Big Brother: return to the ‘bungalow of the damned’

I’m quoting the divine Grace Dent in the title, for no particular reason other than the woman is a genius, and it has been her witty commentaries over the years (and some kick-ass shoes) that have vastly added to my BB viewing pleasure.

So here we all are then (those that are still bothering to watch it anyway). My first blog on the last series. I’ve been a bit slow off the mark because there are too many names to cope with still, and I’ve been keeping only half an eye on it (i-dent that, channel 4).

But I’ve been getting more bothered, gradually. Dave the Preacher? Bad hair, bad glasses. I’d forgive both, but a homophobic bigot hiding under the brown monkish cloak of smug, know-it-all, self-satisfied bollocks religious justification -’God loves all of us, but I’d never perform a civil partnership ceremony because gays are damned to eternal hellfire’. Damn him I say. I see you preacher for what you are.

Ben the posh blonde one with troublesome hair? He quite amused me for 5 minutes in a Sebastian Flyte sort of way because Mario the mole (as was) adored him and I formed a soft spot for Mario. But after I saw Ben nicking the onions that current BB kitchen lord, Nathan, had pre-prepared for the evening meal, he’s gone right down in my estimation. Spoilt little public schoolboy brat, used to getting his own way and being effing superior.

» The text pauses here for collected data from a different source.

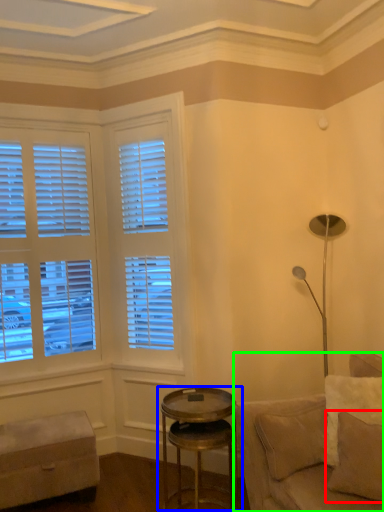 Question: Which object is the closest to the pillow (highlighted by a red box)? Choose among these: table (highlighted by a blue box) or studio couch (highlighted by a green box).

Choices:
 (A) table
 (B) studio couch

Answer: (B) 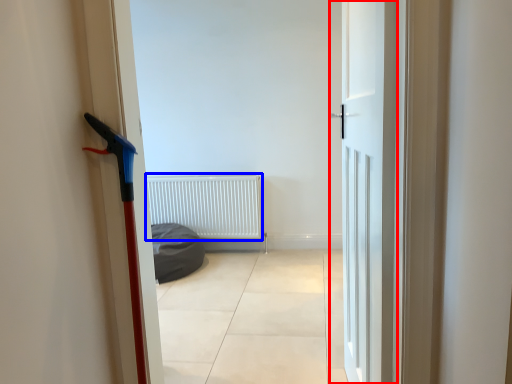 Question: Among these objects, which one is nearest to the camera, door (highlighted by a red box) or radiator (highlighted by a blue box)?

Choices:
 (A) door
 (B) radiator

Answer: (A) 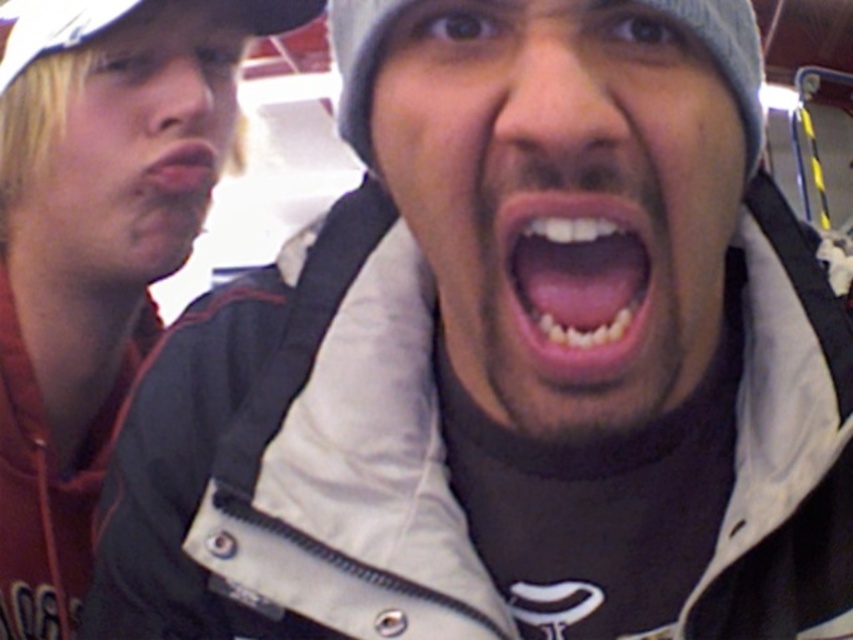 Question: Does matte black jacket at left appear over matte skin at center?

Choices:
 (A) no
 (B) yes

Answer: (A)

Question: Estimate the real-world distances between objects in this image. Which object is closer to the matte skin at center?

Choices:
 (A) teeth at center
 (B) gray woolen hat at center
 (C) blonde hair at left
 (D) gray knit cap at center

Answer: (C)

Question: Does matte black jacket at left have a greater width compared to matte skin at center?

Choices:
 (A) no
 (B) yes

Answer: (B)

Question: Is blonde hair at left smaller than matte skin at center?

Choices:
 (A) no
 (B) yes

Answer: (A)

Question: Which point is farther to the camera?

Choices:
 (A) (442, 291)
 (B) (525, 228)
 (C) (142, 248)

Answer: (C)

Question: Which point is closer to the camera?

Choices:
 (A) (160, 182)
 (B) (370, 154)
 (C) (550, 275)
 (D) (102, 29)

Answer: (C) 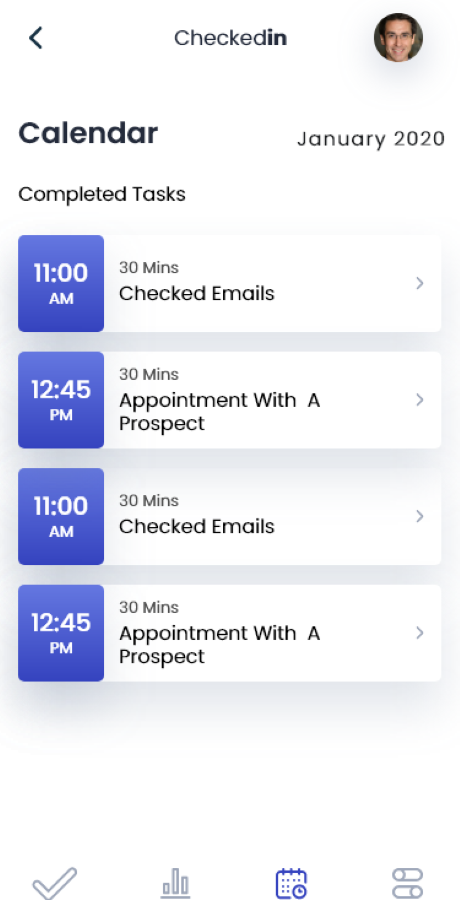 Locate an element on the screen. The width and height of the screenshot is (460, 900). toggle switches is located at coordinates (409, 870). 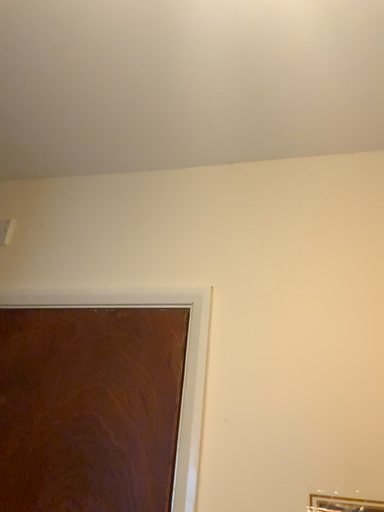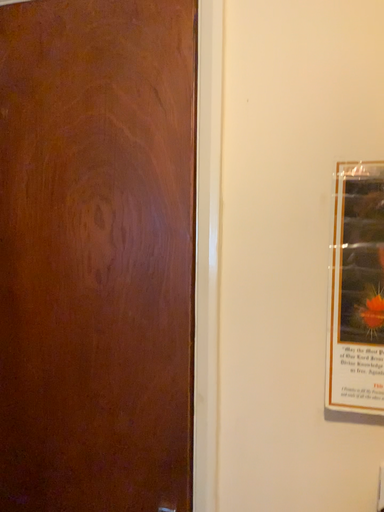 Question: How did the camera likely rotate when shooting the video?

Choices:
 (A) rotated upward
 (B) rotated downward

Answer: (B) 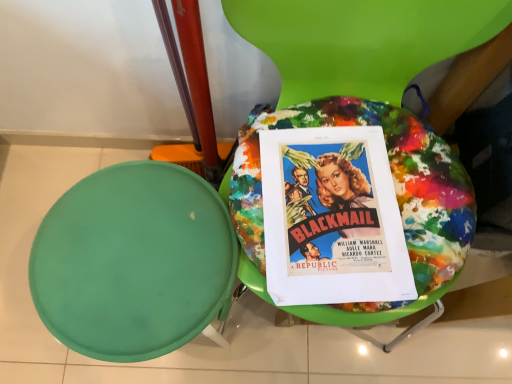 Question: From the image's perspective, is paint splattered fabric cushion at center positioned above or below vibrant paper poster at center?

Choices:
 (A) above
 (B) below

Answer: (A)

Question: Looking at their shapes, would you say paint splattered fabric cushion at center is wider or thinner than vibrant paper poster at center?

Choices:
 (A) wide
 (B) thin

Answer: (A)

Question: Which object is positioned closest to the paint splattered fabric cushion at center?

Choices:
 (A) green matte stool at left
 (B) vibrant paper poster at center

Answer: (B)

Question: Considering the real-world distances, which object is farthest from the paint splattered fabric cushion at center?

Choices:
 (A) green matte stool at left
 (B) vibrant paper poster at center

Answer: (A) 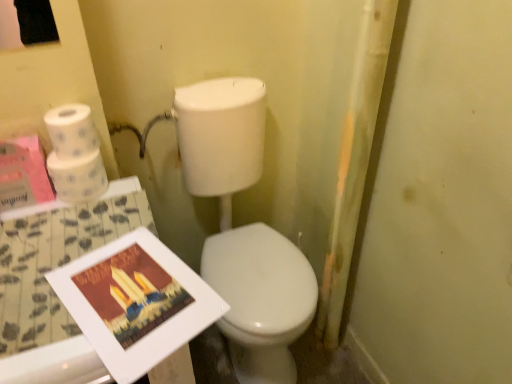 The image size is (512, 384). In order to click on free space above white glossy table at lower left (from a real-world perspective) in this screenshot , I will do `click(67, 272)`. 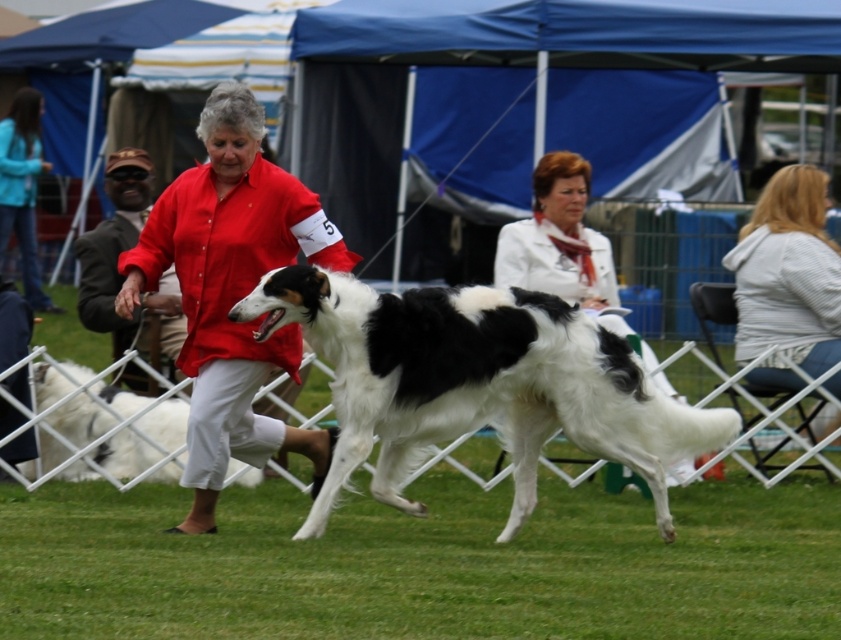 You are a photographer positioned at the origin point of the coordinate system. You need to capture a photo of the matte red shirt at center. What are the coordinates where you should aim your camera?

The coordinates to aim your camera are at point (231, 291).

You are standing at the center of the image. Which direction should you move to reach the light gray striped sweater at right?

The light gray striped sweater at right is located at point 0.438 on the x axis and 0.937 on the y axis. Since you are at the center, you should move to the right and slightly upward to reach it.

You are a photographer at the dog show. You want to take a photo of the matte red shirt at center and the matte teal jacket at upper left. Which object is positioned more towards the right side of the image?

The matte red shirt at center is positioned more towards the right side of the image compared to the matte teal jacket at upper left. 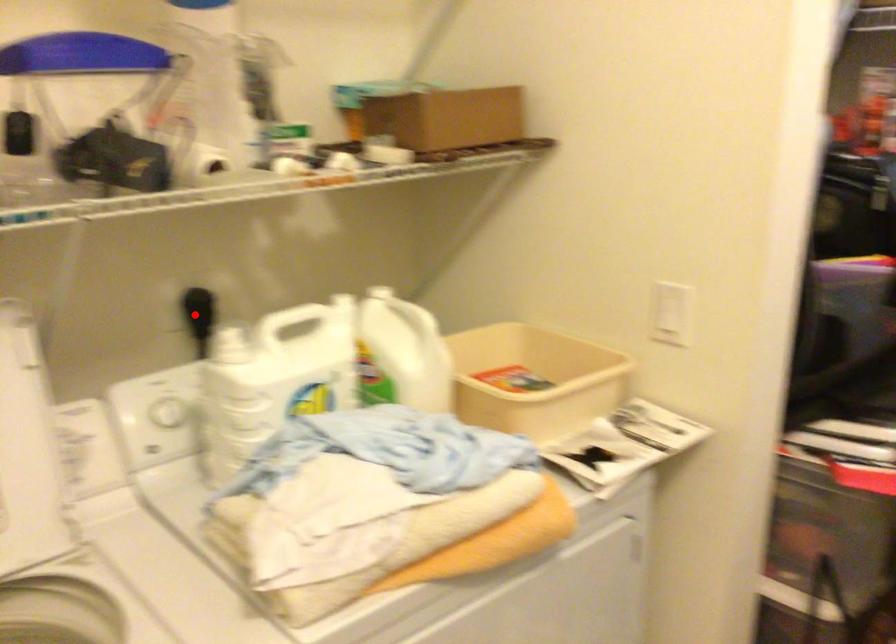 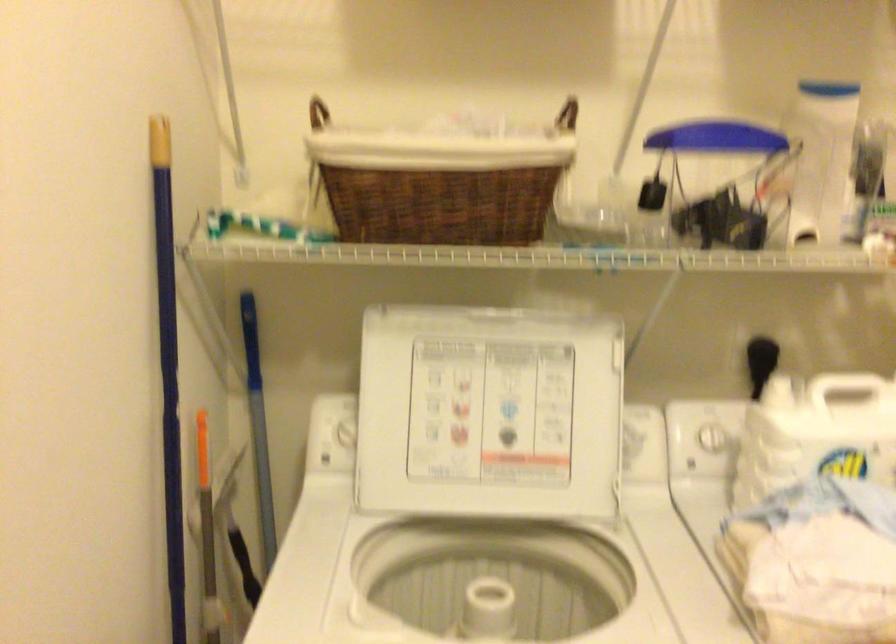 Find the pixel in the second image that matches the highlighted location in the first image.

(760, 362)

I started, briefly, to feel sorry for him over the ‘Shabby going mad after he suggested that she, as an actress, hams it all up a bit’ incident because she is so incredibly explosive and he was flogging a dead, slightly mad horse trying to apologise. But on the other hand he should have just walked away and not been convinced by a very young and a bit silly Caoimhe to keep trying. I find Shabby fascinating to watch, but she’s probably not easy to live with.

Mind you, neither is Sunshine. Did I remember rightly that she said her mum died when she was 17? Might explain a lot, but she’ll never do well in a huge group unless she can learn to merge better (being vegan on a shared shopping budget, being scared of heights for the first task, and a bit wet on the cheese task hasn’t endeared her to people-but having said that, her main enemy, Govan, looks to be a nasty, divisive, bitchy piece of work, so part of me feels sorry for Sunshine).

Keeping an eye on the John James/Rachael situation. I’m not that clever at understanding the flirting games people play, and I had thought he and Josie liked each other, but as I said to start off with, I’ve only been watching with half an eye.

Suspect Sunshine may go on Friday (the contestant who goes under that appallingly ill-chosen self-made-up name; I’m not a weather forecaster), unless there are other developments I’ve been missing, Rachael is more unpopular than I’d realised, or the voting public hate Shabby.

Posted by Inkface

1 Comment

Filed under Big Brother

One response to “Big Brother: return to the ‘bungalow of the damned’

  1. pauseliveaction

    Spot on as per, Inkface. I was surprised (and a touch disappointed) that no-one chose to call out self-made-monk Dave on his homophobia. I wonder if they think the Lord will smite them down if they argue with a man in a cassock?

    I fear for the future of the NHS if Sunshine is representative of medical students. Honestly, chuck, a verruca is not a big deal. Even I know that, and I got my medical degree from Holby City.

    I enjoyed the “mole” stuff at the beginning, mainly because of the delightful Tree of Temptation, who has now become a Chest of Drawers of Cheekiness. Loved him exhorting Mario to smear the pizza over the windows.